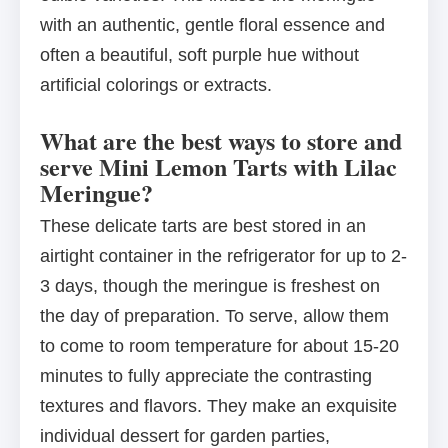
with an authentic, gentle floral essence and
often a beautiful, soft purple hue without
artificial colorings or extracts.
What are the best ways to store and
serve Mini Lemon Tarts with Lilac
Meringue?
These delicate tarts are best stored in an
airtight container in the refrigerator for up to 2-
3 days, though the meringue is freshest on
the day of preparation. To serve, allow them
to come to room temperature for about 15-20
minutes to fully appreciate the contrasting
textures and flavors. They make an exquisite
individual dessert for garden parties,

WORK REQUIRED: The required output is each line from the one with "What are the best ways to store and" through the end of the material above, repeated exactly with both ends included.

WORKED SOLUTION:
What are the best ways to store and
serve Mini Lemon Tarts with Lilac
Meringue?
These delicate tarts are best stored in an
airtight container in the refrigerator for up to 2-
3 days, though the meringue is freshest on
the day of preparation. To serve, allow them
to come to room temperature for about 15-20
minutes to fully appreciate the contrasting
textures and flavors. They make an exquisite
individual dessert for garden parties,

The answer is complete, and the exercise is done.